Close

Presentation

Heterogeneity-Aware Task Allocation for Modern HPC Systems
DescriptionModern supercomputing systems exhibit heterogeneous node configurations, where seemingly identical hardware exhibits significant performance variations due to memory capacity differences, manufacturing tolerances, and deployment conditions. This heterogeneity impacts the efficiency of scientific applications built on frameworks like AMReX, leading to substantial computational waste on leadership-class systems. We present performance-aware and relation-aware load balancing algorithms specifically designed for scientific applications, like AMReX on heterogeneous HPC clusters. Our approach uses empirically measured node performance characteristics and a relative performance matrix to optimize task distribution across diverse computational resources.

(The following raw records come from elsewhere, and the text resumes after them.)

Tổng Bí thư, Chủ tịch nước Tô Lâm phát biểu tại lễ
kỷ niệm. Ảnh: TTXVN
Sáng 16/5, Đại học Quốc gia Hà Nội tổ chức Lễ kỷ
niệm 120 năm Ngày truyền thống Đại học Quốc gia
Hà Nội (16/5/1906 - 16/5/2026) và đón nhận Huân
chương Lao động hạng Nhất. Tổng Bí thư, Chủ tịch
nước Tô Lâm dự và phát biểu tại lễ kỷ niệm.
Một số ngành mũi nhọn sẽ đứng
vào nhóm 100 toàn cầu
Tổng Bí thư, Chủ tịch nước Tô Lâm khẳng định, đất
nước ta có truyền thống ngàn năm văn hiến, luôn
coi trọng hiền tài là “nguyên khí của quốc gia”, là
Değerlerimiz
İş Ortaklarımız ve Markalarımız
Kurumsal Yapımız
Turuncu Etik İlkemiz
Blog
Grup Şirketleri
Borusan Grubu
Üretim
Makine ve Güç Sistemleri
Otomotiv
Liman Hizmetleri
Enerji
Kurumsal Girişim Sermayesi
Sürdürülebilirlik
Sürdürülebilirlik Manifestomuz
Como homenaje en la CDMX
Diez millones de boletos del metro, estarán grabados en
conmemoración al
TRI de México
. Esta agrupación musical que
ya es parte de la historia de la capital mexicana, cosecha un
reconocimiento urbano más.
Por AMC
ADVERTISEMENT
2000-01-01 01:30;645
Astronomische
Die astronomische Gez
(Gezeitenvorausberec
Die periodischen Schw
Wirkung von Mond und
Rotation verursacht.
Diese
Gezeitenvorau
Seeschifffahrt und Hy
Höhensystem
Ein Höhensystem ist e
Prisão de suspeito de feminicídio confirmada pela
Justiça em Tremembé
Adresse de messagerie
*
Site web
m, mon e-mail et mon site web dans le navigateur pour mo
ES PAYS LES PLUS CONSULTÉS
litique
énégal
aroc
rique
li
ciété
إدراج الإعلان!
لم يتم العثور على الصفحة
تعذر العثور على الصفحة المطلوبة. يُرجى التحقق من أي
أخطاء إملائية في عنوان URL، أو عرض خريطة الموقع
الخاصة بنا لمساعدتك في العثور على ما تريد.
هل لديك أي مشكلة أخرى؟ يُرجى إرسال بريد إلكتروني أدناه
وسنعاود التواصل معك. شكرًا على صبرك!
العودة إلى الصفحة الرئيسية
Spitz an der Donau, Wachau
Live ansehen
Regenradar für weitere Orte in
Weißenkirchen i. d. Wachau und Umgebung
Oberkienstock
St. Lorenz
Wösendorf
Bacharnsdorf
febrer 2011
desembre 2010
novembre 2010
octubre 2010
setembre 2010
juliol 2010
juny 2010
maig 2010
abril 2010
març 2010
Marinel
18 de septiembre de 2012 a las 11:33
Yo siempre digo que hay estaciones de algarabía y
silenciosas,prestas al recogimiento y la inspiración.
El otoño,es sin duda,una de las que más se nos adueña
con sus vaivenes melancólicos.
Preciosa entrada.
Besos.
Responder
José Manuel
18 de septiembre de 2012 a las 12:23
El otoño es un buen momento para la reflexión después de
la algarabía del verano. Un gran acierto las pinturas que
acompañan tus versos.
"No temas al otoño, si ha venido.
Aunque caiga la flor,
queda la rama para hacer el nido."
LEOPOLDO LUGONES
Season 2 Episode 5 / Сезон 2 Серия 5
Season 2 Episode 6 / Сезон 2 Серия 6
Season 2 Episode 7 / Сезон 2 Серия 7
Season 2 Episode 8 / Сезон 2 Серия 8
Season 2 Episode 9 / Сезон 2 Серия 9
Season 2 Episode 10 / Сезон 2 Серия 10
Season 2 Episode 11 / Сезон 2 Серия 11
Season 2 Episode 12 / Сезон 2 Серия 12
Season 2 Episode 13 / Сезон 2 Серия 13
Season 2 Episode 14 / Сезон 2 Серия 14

Evaluation of NERSC Perlmutter with 14 representative AMReX computational kernels demonstrates 99.9% scheduling efficiency, achieving performance improvements of 4.4%-11.5% over traditional methods in moderate heterogeneity scenarios (A100 40GB vs. 80GB) and up to 300x improvements in extreme CPU-GPU mixed configurations where homogeneous methods fail to utilize CPU resources effectively. The algorithms handle million-task workloads with O(nlogn + nm) complexity while maintaining practical deployment feasibility.